Pitchfork
76
At this point, we probably have enough albums dedicated to rave nostalgia. And the British producer Matt Cutler should feel OK about that, because as Lone, he's responsible for quite a few of them. His new one, Levitate doesn't really break any new ground; it reprises ideas (and in some cases, specific synthesizer patches) that he has been using since 2010's Emerald Fantasy Tracks. Yet, to its credit, it doesn't feel redundant. At its best, this short, punchy album feels like a distillation of everything that has made Lone's work great so far.
Historically, Lone's music has tended to toggle between two modes. On the one hand, there's drowsy, lysergic downbeat in the tradition of Boards of Canada and Dilla; on the other, a kind of exaggerated rave revivalism, which takes tropes from early-'90s UK dance music and blows them up to gargantuan proportions. Lemurian and Ecstasy & Friends, his first two albums, kept to hip-hop tempos, woozy moods, but the Red Bull kicked in with 2010's Emerald Fantasy Tracks, and he threw himself into house tempos with gusto. The intensity built on 2012's vertiginous Galaxy Garden, and then, since everything that comes up must come down—an adage many ravers know all too well—2014's Reality Testing slunk back under the covers, balancing hip-hop beats with slow, starry-eyed house and boogie in the vein of Floating Points' early singles.

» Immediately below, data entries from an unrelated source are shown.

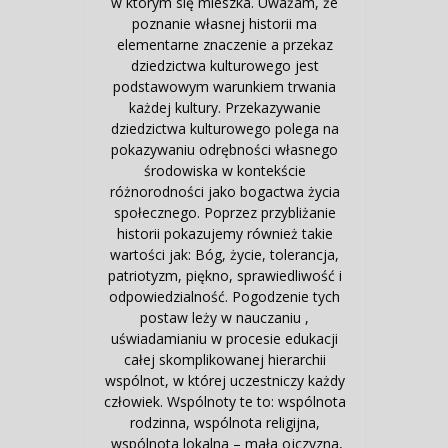
w którym się mieszka. Uważam, że
poznanie własnej historii ma
elementarne znaczenie a przekaz
dziedzictwa kulturowego jest
podstawowym warunkiem trwania
każdej kultury. Przekazywanie
dziedzictwa kulturowego polega na
pokazywaniu odrębności własnego
środowiska w kontekście
różnorodności jako bogactwa życia
społecznego. Poprzez przybliżanie
historii pokazujemy również takie
wartości jak: Bóg, życie, tolerancja,
patriotyzm, piękno, sprawiedliwość i
odpowiedzialność. Pogodzenie tych
postaw leży w nauczaniu ,
uświadamianiu w procesie edukacji
całej skomplikowanej hierarchii
wspólnot, w której uczestniczy każdy
człowiek. Wspólnoty te to: wspólnota
rodzinna, wspólnota religijna,
wspólnota lokalna – mała ojczyzna,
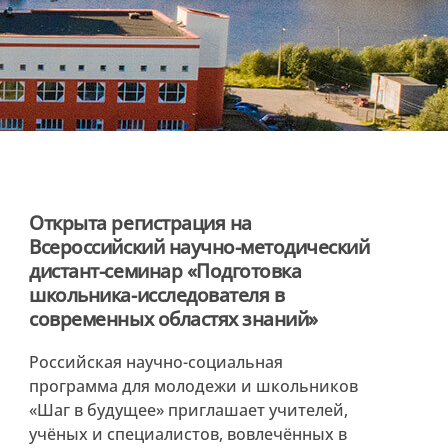
Открыта регистрация на
Всероссийский научно-методический
дистант-семинар «Подготовка
школьника-исследователя в
современных областях знаний»
Российская научно-социальная
программа для молодежи и школьников
«Шаг в будущее» приглашает учителей,
учёных и специалистов, вовлечённых в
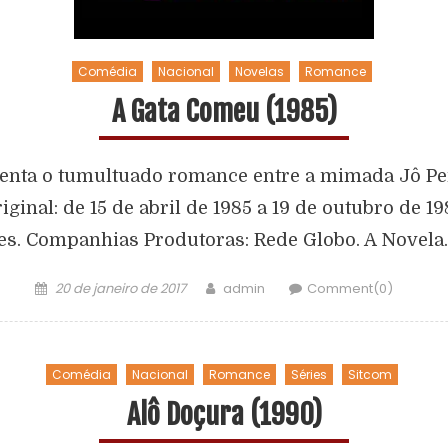
Comédia
Nacional
Novelas
Romance
A Gata Comeu (1985)
enta o tumultuado romance entre a mimada Jô Pen
inal: de 15 de abril de 1985 a 19 de outubro de 1
res. Companhias Produtoras: Rede Globo. A Novela
20 de janeiro de 2017
admin
Comment(0)
Comédia
Nacional
Romance
Séries
Sitcom
Alô Doçura (1990)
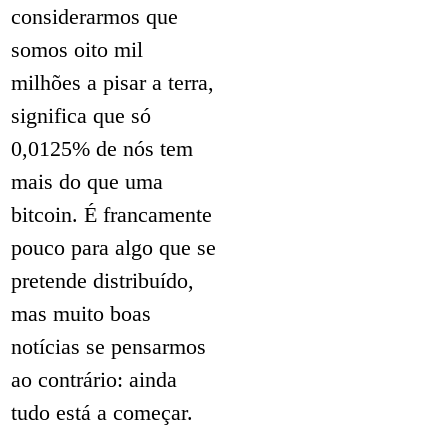
considerarmos que
somos oito mil
milhões a pisar a terra,
significa que só
0,0125% de nós tem
mais do que uma
bitcoin. É francamente
pouco para algo que se
pretende distribuído,
mas muito boas
notícias se pensarmos
ao contrário: ainda
tudo está a começar.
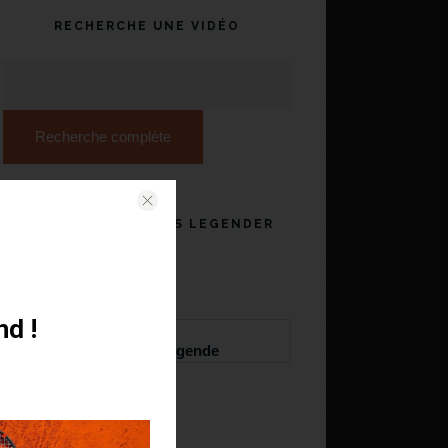
RECHERCHE UNE VIDÉO
Recherche complète
DEVIENS UN TENNIS LEGENDER
Twitter
nd !
Tweets de @TennisLegende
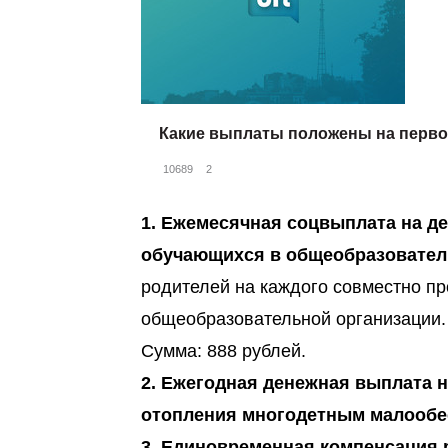
Какие выплаты положены на первог
10689
2
1. Ежемесячная соцвыплата на д
обучающихся в общеобразовател
родителей на каждого совместно пр
общеобразовательной организации.
Сумма: 888 рублей.
2. Ежегодная денежная выплата н
отопления многодетным малообе
3. Единовременная компенсация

From a title like Levitate, you can guess where Cutler's taking us this time: right back up to the top. It might be Lone's most intense album to date—dancing like a downed electrical wire, with its hooks as immediate as anything he's ever done. Album opener “Alpha Wheel” brings us hurtling up to speed with fat, loud, practically diamond-encrusted breakbeats and a chord progression that sets off tiny serotonin bombs with every syncopated stab. “Backtail Was Heavy” inhabits similar terrain, balancing rough-cut breaks and detuned horn stabs with a sparkly, Aphex-indebted synth melody. In a curious case of double déjà vu, it's a hardcore throwback through-and-through, and it also uses an uncannily similar synth sound from Emerald Fantasy Tracks’ “Moon Beam Harp.”
The shuddering “Triple Helix” and the smooth drum'n'bass roller “Sea of Tranquility” keep the energy levels soaring; even the Boards of Canada pastiche “Sleepwalkers” musters a kind of rhythmic force that the Scottish duo themselves have rarely achieved. Levitate is the shortest album Lone has ever made—just 33 minutes in all, and two of its nine songs are sketch-like ambient interludes. Functionally, it's more like an EP than an album, but that extreme sense of focus works in its favor: There's no wasted effort, and his craft has never sounded better—his beats are Jaws-of-Life strong, his melodies buffed to a blinding sheen. His ingenious way of flipping, chopping and reversing breakbeats recalls Squarepusher’s first two albums, made when the drill'n'bass producer's goofy grin hadn't yet hardened into a smirk. And Cutler manages to find subtle ways to surprise. Both “Alpha Wheel” and “Sleepwalkers” build to their climax and then just drop away.
It all comes together in “Triple Helix”: the sound design, the energy, the optimism. It's wild, disorienting, sugary, hyper-sensory stuff, and it's no wonder that my 11-month-old daughter loves it. Rave has always had an infantilizing aspect, from songs like Smart E's “Sesame's Treet” to accoutrements like pacifiers and Mickey Mouse gloves. Levitate leverages rave nostalgia to get to a deeper truth: Free your inner child, and your ass and mind will follow.